▸ WHAT NEEDS TO BE DONE:
Every line below from the one containing "saputo interpretare ruoli ispirati a fat" to the final line must be reproduced exactly, and no other line may appear in the answer.

▸ ENTRIES PROVIDED:

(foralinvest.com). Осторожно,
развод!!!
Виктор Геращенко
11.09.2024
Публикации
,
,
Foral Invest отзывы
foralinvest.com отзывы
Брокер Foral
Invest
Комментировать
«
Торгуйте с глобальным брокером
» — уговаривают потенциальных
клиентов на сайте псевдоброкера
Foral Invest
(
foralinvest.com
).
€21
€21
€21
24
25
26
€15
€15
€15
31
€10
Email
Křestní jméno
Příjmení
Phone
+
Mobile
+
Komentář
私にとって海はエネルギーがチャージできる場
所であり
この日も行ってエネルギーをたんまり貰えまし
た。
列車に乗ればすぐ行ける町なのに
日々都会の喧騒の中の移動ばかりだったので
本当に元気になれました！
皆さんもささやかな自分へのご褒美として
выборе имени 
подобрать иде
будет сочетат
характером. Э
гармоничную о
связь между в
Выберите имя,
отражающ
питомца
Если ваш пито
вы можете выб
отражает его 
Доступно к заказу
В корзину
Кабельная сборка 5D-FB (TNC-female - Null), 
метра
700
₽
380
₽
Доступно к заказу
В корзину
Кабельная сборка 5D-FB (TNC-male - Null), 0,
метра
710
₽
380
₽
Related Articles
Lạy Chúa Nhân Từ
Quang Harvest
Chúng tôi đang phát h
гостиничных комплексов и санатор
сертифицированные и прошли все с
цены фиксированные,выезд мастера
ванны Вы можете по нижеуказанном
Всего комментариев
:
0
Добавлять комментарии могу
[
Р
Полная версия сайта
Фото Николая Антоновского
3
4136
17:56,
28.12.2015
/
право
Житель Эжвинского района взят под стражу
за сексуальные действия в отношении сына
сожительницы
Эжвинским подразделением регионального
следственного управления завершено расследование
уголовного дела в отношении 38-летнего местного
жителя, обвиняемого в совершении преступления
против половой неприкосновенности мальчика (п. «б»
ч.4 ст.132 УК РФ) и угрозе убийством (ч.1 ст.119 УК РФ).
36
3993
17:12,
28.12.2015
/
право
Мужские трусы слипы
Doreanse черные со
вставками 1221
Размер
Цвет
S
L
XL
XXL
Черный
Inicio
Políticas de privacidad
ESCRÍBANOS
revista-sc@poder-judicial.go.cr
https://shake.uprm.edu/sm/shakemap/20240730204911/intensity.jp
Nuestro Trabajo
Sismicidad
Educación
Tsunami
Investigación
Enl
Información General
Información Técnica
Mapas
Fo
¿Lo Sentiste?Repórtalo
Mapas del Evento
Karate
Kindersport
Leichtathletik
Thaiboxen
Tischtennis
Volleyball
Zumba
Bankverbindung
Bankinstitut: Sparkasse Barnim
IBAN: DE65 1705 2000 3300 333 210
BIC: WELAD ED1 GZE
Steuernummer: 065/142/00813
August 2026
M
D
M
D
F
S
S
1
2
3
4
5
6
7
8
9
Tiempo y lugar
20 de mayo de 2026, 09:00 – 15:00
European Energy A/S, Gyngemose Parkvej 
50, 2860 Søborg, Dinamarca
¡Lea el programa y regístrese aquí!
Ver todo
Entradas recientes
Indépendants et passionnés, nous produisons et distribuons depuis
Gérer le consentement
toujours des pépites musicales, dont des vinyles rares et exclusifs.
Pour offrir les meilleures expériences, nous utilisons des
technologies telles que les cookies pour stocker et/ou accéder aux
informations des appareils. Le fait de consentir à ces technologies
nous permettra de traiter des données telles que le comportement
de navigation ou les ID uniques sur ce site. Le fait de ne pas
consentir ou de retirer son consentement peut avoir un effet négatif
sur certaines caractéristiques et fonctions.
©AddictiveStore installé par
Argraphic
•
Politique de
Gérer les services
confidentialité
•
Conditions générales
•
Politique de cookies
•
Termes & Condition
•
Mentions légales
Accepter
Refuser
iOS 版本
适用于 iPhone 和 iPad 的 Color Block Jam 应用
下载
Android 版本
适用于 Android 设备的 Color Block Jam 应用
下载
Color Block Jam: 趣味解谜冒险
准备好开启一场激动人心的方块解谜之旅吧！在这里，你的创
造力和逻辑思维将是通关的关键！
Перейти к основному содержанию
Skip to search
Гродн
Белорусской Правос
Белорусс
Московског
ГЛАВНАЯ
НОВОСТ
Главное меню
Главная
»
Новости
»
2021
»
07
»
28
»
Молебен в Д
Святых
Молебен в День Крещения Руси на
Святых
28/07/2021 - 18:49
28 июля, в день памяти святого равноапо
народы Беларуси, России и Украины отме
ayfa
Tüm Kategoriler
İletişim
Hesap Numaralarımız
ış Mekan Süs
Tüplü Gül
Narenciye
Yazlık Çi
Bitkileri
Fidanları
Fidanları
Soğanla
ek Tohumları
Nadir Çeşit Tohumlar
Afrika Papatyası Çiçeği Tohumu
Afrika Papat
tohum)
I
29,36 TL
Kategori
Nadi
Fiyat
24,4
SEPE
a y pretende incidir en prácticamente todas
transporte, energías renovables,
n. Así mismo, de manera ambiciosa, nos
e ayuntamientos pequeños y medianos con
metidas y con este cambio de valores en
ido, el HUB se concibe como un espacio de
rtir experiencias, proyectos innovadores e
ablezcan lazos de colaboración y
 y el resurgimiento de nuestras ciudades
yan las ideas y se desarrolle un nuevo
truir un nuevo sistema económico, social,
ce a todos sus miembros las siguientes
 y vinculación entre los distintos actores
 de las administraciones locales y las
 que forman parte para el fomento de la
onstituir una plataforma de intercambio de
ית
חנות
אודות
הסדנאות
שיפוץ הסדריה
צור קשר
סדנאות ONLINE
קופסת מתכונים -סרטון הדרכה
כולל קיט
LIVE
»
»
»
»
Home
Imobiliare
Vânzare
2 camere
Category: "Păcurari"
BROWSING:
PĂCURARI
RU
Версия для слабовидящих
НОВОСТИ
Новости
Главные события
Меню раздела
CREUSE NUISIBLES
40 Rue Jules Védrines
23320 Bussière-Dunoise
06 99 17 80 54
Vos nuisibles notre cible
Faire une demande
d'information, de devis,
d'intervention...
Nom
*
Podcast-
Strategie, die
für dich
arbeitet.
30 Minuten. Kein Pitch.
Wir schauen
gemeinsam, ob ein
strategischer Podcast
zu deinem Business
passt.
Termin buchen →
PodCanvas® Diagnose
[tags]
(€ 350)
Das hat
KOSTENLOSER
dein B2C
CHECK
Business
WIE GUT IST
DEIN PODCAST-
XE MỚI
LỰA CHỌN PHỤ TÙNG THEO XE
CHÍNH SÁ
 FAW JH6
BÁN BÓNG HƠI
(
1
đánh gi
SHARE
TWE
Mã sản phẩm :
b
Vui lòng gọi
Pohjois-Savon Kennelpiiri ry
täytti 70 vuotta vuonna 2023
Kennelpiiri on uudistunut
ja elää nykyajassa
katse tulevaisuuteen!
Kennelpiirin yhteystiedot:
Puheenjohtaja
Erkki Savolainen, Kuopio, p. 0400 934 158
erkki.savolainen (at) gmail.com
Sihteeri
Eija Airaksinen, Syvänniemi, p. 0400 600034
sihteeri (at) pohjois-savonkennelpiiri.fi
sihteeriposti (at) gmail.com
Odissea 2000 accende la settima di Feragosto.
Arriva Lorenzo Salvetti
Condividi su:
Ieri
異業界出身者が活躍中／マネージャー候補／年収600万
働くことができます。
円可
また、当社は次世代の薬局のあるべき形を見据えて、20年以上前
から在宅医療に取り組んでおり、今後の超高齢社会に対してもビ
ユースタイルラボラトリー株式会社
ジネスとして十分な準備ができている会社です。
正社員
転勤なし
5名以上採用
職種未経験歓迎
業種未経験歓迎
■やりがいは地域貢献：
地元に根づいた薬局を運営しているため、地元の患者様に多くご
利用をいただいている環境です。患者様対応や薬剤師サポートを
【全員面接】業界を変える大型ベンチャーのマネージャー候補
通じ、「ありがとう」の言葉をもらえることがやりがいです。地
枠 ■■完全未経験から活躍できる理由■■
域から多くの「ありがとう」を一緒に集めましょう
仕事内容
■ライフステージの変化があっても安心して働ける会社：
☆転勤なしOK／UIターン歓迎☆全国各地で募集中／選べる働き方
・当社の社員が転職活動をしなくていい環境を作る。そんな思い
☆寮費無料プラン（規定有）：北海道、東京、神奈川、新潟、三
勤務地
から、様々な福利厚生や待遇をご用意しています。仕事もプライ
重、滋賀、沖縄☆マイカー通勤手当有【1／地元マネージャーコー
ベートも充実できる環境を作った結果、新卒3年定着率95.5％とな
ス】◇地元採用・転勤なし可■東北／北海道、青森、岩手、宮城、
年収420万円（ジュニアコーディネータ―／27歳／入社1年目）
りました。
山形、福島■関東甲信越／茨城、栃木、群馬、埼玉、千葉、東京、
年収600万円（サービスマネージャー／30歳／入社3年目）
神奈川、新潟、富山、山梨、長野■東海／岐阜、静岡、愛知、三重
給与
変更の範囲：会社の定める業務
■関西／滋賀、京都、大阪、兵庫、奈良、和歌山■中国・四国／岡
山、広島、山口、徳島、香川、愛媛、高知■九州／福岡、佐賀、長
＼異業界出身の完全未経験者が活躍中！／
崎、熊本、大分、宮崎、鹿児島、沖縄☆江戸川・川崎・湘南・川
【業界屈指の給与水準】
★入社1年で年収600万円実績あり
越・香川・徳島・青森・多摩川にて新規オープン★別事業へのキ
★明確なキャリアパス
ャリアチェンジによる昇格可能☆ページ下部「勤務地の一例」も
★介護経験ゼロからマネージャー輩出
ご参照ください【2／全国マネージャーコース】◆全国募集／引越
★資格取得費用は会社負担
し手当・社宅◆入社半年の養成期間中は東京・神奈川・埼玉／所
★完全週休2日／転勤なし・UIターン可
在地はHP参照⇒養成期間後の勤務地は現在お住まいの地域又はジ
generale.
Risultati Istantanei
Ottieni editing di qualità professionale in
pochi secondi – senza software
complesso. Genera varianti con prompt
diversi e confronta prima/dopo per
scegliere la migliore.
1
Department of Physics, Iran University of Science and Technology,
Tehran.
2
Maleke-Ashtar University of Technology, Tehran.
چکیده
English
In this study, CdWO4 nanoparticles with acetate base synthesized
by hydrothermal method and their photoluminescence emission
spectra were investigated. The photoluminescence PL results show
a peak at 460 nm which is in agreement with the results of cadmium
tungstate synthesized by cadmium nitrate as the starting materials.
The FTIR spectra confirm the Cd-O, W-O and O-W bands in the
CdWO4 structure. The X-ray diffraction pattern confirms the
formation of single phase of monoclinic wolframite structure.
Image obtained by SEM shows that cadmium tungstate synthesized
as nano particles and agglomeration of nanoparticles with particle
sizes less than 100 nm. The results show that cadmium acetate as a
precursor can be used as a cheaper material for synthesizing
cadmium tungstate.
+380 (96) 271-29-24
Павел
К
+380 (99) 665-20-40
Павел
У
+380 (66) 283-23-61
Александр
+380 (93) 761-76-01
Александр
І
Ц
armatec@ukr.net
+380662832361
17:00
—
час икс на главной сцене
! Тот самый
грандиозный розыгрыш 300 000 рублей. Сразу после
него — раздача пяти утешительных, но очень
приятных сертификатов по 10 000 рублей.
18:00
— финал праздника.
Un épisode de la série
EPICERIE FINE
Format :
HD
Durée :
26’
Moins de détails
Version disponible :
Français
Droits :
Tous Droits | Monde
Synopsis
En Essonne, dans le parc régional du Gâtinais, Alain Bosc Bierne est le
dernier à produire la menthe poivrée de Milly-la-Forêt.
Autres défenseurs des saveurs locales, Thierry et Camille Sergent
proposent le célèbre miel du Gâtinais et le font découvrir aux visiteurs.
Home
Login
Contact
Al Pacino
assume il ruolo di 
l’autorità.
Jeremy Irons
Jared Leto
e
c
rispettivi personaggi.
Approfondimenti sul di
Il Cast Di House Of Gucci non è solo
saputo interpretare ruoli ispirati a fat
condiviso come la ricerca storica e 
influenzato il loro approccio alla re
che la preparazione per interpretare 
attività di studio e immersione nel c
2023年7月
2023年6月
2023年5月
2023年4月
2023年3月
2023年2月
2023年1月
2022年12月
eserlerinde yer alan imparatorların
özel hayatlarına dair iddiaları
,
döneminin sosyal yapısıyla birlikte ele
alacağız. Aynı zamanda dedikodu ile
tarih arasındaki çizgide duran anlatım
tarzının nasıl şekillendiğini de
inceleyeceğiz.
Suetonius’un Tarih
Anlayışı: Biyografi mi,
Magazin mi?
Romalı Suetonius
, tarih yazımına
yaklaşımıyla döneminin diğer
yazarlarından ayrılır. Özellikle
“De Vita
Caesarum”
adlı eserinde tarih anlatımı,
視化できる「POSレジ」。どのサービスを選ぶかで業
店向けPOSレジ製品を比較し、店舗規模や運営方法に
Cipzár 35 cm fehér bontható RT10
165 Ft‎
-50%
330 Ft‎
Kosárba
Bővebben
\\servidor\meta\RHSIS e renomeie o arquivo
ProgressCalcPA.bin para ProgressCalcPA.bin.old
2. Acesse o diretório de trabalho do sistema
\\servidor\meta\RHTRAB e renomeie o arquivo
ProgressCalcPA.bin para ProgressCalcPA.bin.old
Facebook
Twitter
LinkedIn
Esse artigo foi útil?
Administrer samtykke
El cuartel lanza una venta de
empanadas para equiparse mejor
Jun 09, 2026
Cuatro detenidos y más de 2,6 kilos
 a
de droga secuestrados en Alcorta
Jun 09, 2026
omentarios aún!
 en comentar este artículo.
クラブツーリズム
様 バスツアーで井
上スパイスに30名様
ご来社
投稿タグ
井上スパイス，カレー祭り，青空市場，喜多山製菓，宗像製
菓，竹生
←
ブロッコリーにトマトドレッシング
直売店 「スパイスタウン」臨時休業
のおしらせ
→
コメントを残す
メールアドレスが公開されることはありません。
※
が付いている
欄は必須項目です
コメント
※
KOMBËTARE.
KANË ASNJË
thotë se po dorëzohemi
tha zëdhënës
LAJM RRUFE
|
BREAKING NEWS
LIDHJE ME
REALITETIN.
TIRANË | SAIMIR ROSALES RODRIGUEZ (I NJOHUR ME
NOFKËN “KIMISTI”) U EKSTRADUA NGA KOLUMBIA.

▸ SOLUTION TO THE PROBLEM:
saputo interpretare ruoli ispirati a fat
condiviso come la ricerca storica e 
influenzato il loro approccio alla re
che la preparazione per interpretare 
attività di studio e immersione nel c
2023年7月
2023年6月
2023年5月
2023年4月
2023年3月
2023年2月
2023年1月
2022年12月
eserlerinde yer alan imparatorların
özel hayatlarına dair iddiaları
,
döneminin sosyal yapısıyla birlikte ele
alacağız. Aynı zamanda dedikodu ile
tarih arasındaki çizgide duran anlatım
tarzının nasıl şekillendiğini de
inceleyeceğiz.
Suetonius’un Tarih
Anlayışı: Biyografi mi,
Magazin mi?
Romalı Suetonius
, tarih yazımına
yaklaşımıyla döneminin diğer
yazarlarından ayrılır. Özellikle
“De Vita
Caesarum”
adlı eserinde tarih anlatımı,
視化できる「POSレジ」。どのサービスを選ぶかで業
店向けPOSレジ製品を比較し、店舗規模や運営方法に
Cipzár 35 cm fehér bontható RT10
165 Ft‎
-50%
330 Ft‎
Kosárba
Bővebben
\\servidor\meta\RHSIS e renomeie o arquivo
ProgressCalcPA.bin para ProgressCalcPA.bin.old
2. Acesse o diretório de trabalho do sistema
\\servidor\meta\RHTRAB e renomeie o arquivo
ProgressCalcPA.bin para ProgressCalcPA.bin.old
Facebook
Twitter
LinkedIn
Esse artigo foi útil?
Administrer samtykke
El cuartel lanza una venta de
empanadas para equiparse mejor
Jun 09, 2026
Cuatro detenidos y más de 2,6 kilos
 a
de droga secuestrados en Alcorta
Jun 09, 2026
omentarios aún!
 en comentar este artículo.
クラブツーリズム
様 バスツアーで井
上スパイスに30名様
ご来社
投稿タグ
井上スパイス，カレー祭り，青空市場，喜多山製菓，宗像製
菓，竹生
←
ブロッコリーにトマトドレッシング
直売店 「スパイスタウン」臨時休業
のおしらせ
→
コメントを残す
メールアドレスが公開されることはありません。
※
が付いている
欄は必須項目です
コメント
※
KOMBËTARE.
KANË ASNJË
thotë se po dorëzohemi
tha zëdhënës
LAJM RRUFE
|
BREAKING NEWS
LIDHJE ME
REALITETIN.
TIRANË | SAIMIR ROSALES RODRIGUEZ (I NJOHUR ME
NOFKËN “KIMISTI”) U EKSTRADUA NGA KOLUMBIA.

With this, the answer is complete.